But Berto has not given up. She is fighting to return to Vila Autódromo. She published her complaints in three letters that were translated into English and published on Rioonwatch. Dressed in the sacred white of the Candomblé religion and a turban, she also testified before Brazil’s Senate Committee on Human Rights. 

In January of this year, Berto helped lead a protest march in Vila Autódromo, and she continues to support the community members in their fight to remain there or return.

“She didn’t just become a warrior,” said her son Pedro Berto. “It was something that was always in her and then it flourished in the last two years. It was beautiful to see this.”

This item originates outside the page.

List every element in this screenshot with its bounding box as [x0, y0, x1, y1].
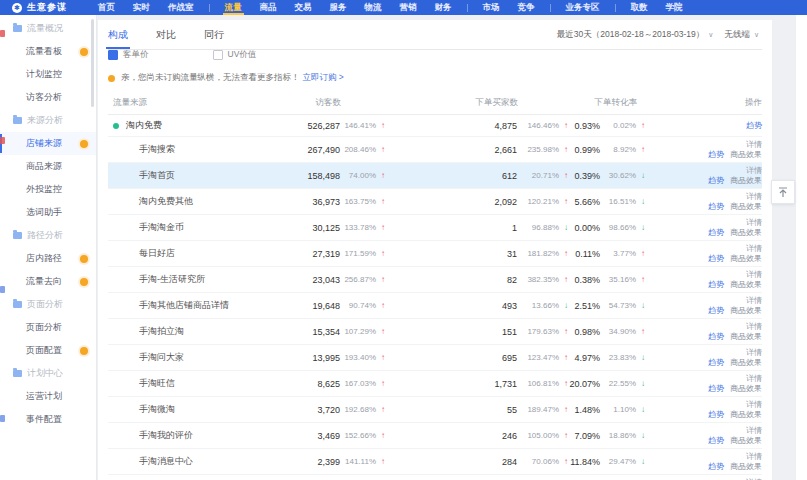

Until February, Pedro Berto regularly joined his mother in getting a security pass to make their way—she limping, with a cane—5 kilometers through the Olympics construction to their former home, which still held many religious and personal items. By this time, the house had become isolated on the other side of the park. They visited several times, knowing that their house and spiritual center could be demolished any day. 

That day came Feb. 24. Police accompanied Berto when she made repeated trips to retrieve her belongings. A video from that day shows dozens of police officers standing outside Berto’s door, and city workers calling her belongings, some of them sacred religious items, “trash.”

“I felt revolted by the city people who were humiliating me in that moment,” Berto recalled. “I felt pain in my soul.”

Out of the original 700 families in Vila Autódromo, just 30 remain. All of the houses near the lagoon have been demolished. Berto is the only evictee from a long-standing, demolished home to not receive the compensation she has been promised.

Despite losing her house to the Olympic Park, Berto professes her love of the Olympic and Paralympic Games.

“I’m in favor of the Olympic Games. I think they will be marvelous,” said Berto, whose favorite event is synchronized swimming. “I’m just not in favor of removing 700 families for 20 days of an event.”

And her family still wants to return to Vila Autódromo.

“I want my home back, I want my lagoon back. I want the peace I felt when I was out in my yard watching the lagoon with my cats and dogs around me,” Berto wrote.